Stephan Schmidt

Selfhealing Code for Startup CTOs and Solo Founders

How self-healing systems make you more productive

Solo founders and early startup CTOs have one thing in common: The lack time. Lots of it. Too many things going on everywhere.

One way to gain time is to implement a self-healing architecture. Self-healing architecture and patterns mean code that get an application working again after it stopped working. Self-healing code is different from defensive programming.

When code and systems heal themselves, there are less problems on while scaling. When I was CTO we often had scaling problems where systems would fail, and because they weren’t selfhealing, we had to restart the systems and then restart other systems which depended on the first ones. Selfhealing systems prevent incidents. A selfhealing system may reover a usage spike or resource constraints, where a normal system would lead to a site outage and an incident. Outages and crisis’ happen when smaller problems overlap. When you stand at the beach and waves splash your knees. Then waves overlap and splash your faces. Dealing with small problems is paramount so they don’t aggregate. Selfhealing systems will do that for you.

Small Problems lead to large Problems

Outages and incidents are stressful and take time to fix. Time the solo founder and early startup CTO don’t have. The time they gain from self-healing systems then can be applied to delivering customer value and gain traction.

Patterns for Selfhealing

The prime example for selfhealing systems is Erlang with its runtime. Erlang uses a supervisor hierarchy to detect faulty components and restart them. But even if you don’t use Erlang, there are ways for self healing systems for every framework and programming language.

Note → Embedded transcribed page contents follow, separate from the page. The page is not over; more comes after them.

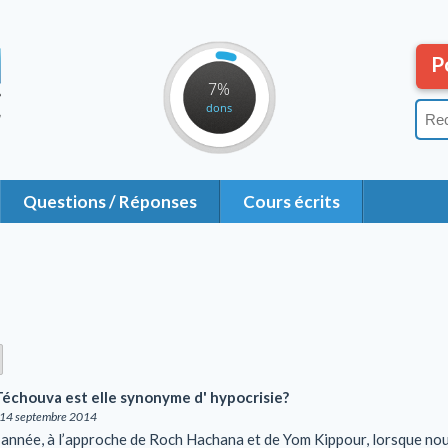
P
7%
dons
Questions / Réponses
Cours écrits
échouva est elle synonyme d' hypocrisie?
14 septembre 2014
année, à l’approche de Roch Hachana et de Yom Kippour, lorsque nou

Common patterns for self-healing:

Circuit breakers
Restart failing components
Failover 3rd party services
Degraded service / E.g., Read-Only
Timeouts

Circuit breakers

Circuit breakers are a pattern where a connection is stopped when there are too many errors. Suppose a database is overloaded with connections and queries are not going through with existing connections hanging, a circuit breaker will open and close all connections to the database. Then it will wait for some time and try to connect to the database again. This way the database gets all open connections closed and regains its health, healing. After the database has healed, the ciruit breaker will close again and reestablish connections and operations.

Restart failing programs

Not every language is Erlang. But think about the concept: Just let it crash. When using systemd on Linux you can manage restarting and readyness to accept connections with your application. When it get into a state that it can’t read a file or queries to a database are no longer working, just stop it. When it’s run with systemd the daemon will just start it again, your application will newly read the configuration and establish connections to microservices and databases. If the environment is sound again, the application will work. Systemd even supports port activation. This means systemd will own the port, e.g. port 443 for HTTPS. During the downtime of your executable systemd will cache all incoming requests and as soon as your application is ready to accept requests again, it will relay the cached ones. Customers are not impacted this way.

Have some randomness in the restart timing to prevent a stampede of servers. If all servers restart at the same second and then try to regain resources and connections at the same time, that stampede will again kill the shared resource.

Failover 3rd party services

Often third party dependecies are a reliability liability. If your payment provider is down, or their API is, then you’re company is not earning money. Depending on the business model this is harmless or crucial. Having a second option for a payment provider enables you to continue business, although your primary provider is down. This might not be driven by business (they usually swap payment providers for better terms) but needs to be driven by the CTO as a BC/DR issue.

Degraded features, e.E. Readonly-mode

If a services has depends on other systems to provide its value to customers, and those dependecies have problems, it’s often better to degrade features gracefully instead of stopping the service. Hackernews has a read-only mode for maintanance. If you’re a marketplace, a read-only mode can still provide a lot of value to customers, when your main database might be down. Or a button for the feature is removed from the website instead of a button that leads to a non-working system.

Timeouts

Everything that does IO (and even long computes) should have a timeout. A connection that is hanging and doesn’t have a timeout blocks resources and a surge of these might bring down the service. So everything needs to have a timeout. When connections time out, they will free resources so other functionality might work.

Be careful, sometimes one connection has different timeouts on different levels. Be sure to catch and sync them all, TCP/IP timeouts, HTTP connection timeouts, database connection timeouts.

Conclusion

Handholding systems, fixing outages and developing around scaling pains takes time and detracts from delivering customer value and getting traction. Self-healing systems result in less maintanance effort and therefor more time for developing features, which is crucial for solo entrepreneurs and early startup CTOs.